Pobre Huo… Sus causas perdidas. Entendí que ya no volvería a verlo, pero nunca olvidaría el precioso beso que me dio, así que también deseé de verdad que no le ocurriera nada.
—¿Y el profesor Warwick y el señor Stanton?
—En otro campamento no lejano. Estaban bien, aunque Warwick no podía mover una pierna. Sarah es la que más débil está, pero se recuperarán.
La barbilla se me hundió en el pecho.
—Lo siento mucho… Tu herida, todo… Ha sido culpa mía. No me perdonarás y lo entenderé. No hago más que darte problemas.
Entonces el capitán me alzó la cara antes de señalarme con el dedo.
—Yi, mi único problema eres tú, pero me interesas tanto y eres tan preciosa que trato de resolverte cada día.

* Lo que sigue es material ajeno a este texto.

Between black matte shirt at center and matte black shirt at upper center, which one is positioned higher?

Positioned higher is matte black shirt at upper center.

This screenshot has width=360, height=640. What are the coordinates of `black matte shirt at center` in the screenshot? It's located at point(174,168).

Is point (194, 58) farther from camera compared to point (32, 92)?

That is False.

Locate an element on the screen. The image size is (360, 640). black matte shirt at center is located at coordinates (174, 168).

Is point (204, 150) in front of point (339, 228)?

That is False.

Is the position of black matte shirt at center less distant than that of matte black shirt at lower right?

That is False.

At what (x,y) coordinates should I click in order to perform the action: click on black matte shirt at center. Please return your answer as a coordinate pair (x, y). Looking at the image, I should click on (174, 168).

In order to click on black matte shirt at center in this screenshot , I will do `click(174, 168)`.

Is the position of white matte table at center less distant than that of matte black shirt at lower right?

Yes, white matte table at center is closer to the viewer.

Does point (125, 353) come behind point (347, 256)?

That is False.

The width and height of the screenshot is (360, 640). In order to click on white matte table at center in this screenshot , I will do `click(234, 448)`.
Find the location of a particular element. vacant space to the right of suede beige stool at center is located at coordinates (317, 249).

Es sólo que a veces te me complicas mucho o yo me equivoco.
Sus palabras me hicieron sentir peor quizá porque, para mí, esas complicaciones eran sus ojos.
—Entonces no me perdonas.
—Sólo si me perdonas tú a mí.
—Pero yo no tengo nada que…
—Sí. Mi mal humor por todo desde lo de… Hong Kong. Nos hemos metido en muchos líos cuando siempre he huido de ellos.
Supe a lo que se refería realmente y entonces sí alcé la vista para demostrarle que yo no huiría.

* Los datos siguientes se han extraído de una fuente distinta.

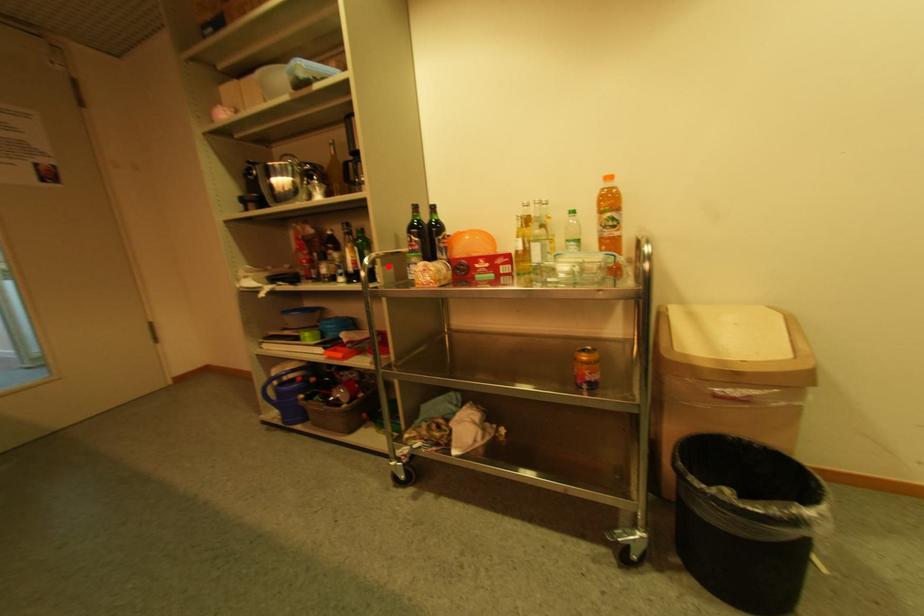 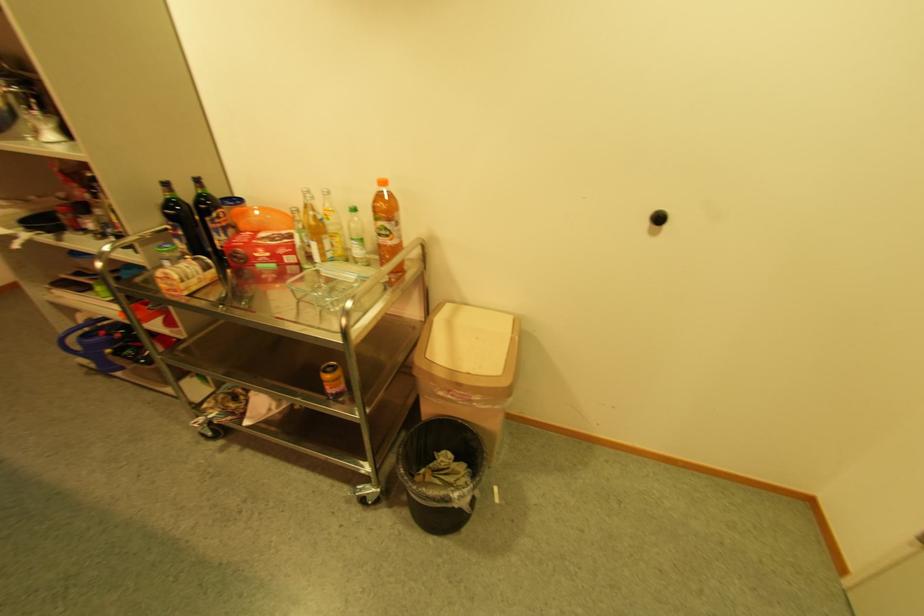 The point at the highlighted location is marked in the first image. Where is the corresponding point in the second image?

(147, 248)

—Sólo has hecho lo que creías mejor.
—Como tú, ¿verdad?
Tuve que sonreír. Nos habíamos justificado uno a otro y eso ya implicaba la disculpa y los orgullos menos afectados. Enseguida añadió:
—Y ahora nos pondremos bien, regresaremos a Shanghai y después haremos lo que quieras.
Vi la ocasión perfecta, pero fui cauta.
—¿Es en serio? —Asintió y no dudé—. Entonces quiero que veas a tu madre. —El brillo en su mirada fue instantáneo, y seguí—: Yo no conocí a la mía, pero me enseñaste a quererla como si realmente hubiérais sido… Y tú todavía tienes a tus padres. ¿De verdad no querrías volver a verlos? ¿Qué peligro hay ya? El señor Constable te lo dijo, lo has ayudado, has confiado… Eso significa algo.
—No es tan fácil, Yi… —dijo con la voz diluida, y yo lo aproveché.
—No, es más fácil seguir huyendo, aunque no se tenga de qué.
Se sonrió y me cogió la mano.
—Desde luego eres impulsiva, pero no remilgada ni cobarde. Anda, vuelve a la cama y sigue descansando.
También era atrevida.
—¿Me dejas quedarme? Antes lo hacías.
No sé qué cara puse o lo que él vio, pero creo que los dos supimos que era lo mismo.
—Ahora no has tenido una pesadilla.
—No, pero el miedo ha sido muy real.
Entonces tiró suavemente de mí para rodearme con el brazo y pegarme a él.
—Tal vez sea esta la única manera de mantenerte quieta.
—¿Entonces ya no querrás dejarme en tierra?
—Lo que quiero es saber qué voy a hacer contigo, Yi.
—Sí lo sabes, aunque… —y se me cruzó un pensamiento que no pude callarme— quizá todavía ames a mi madre.
—No, a tu madre no pude…
—Pero a mí sí porque soy más de ti que si llevara tu sangre.
Y le apoyé la cabeza en el hombro abrazándolo con cuidado. Su respuesta fue un largo beso en el pelo que volvió a acariciarme. Yo sólo vi al dragón palpitarle en el cuello. HuangDi habría de esperar todavía mucho tiempo al pie del Árbol Erigido.
Huo se equivocó. El capitán Lung no me había hecho como él sino para él.
Se oyeron unos discretos golpes en la puerta. El dragón se estiró.
—Maldita sea… Esto sí que va a ser un lío.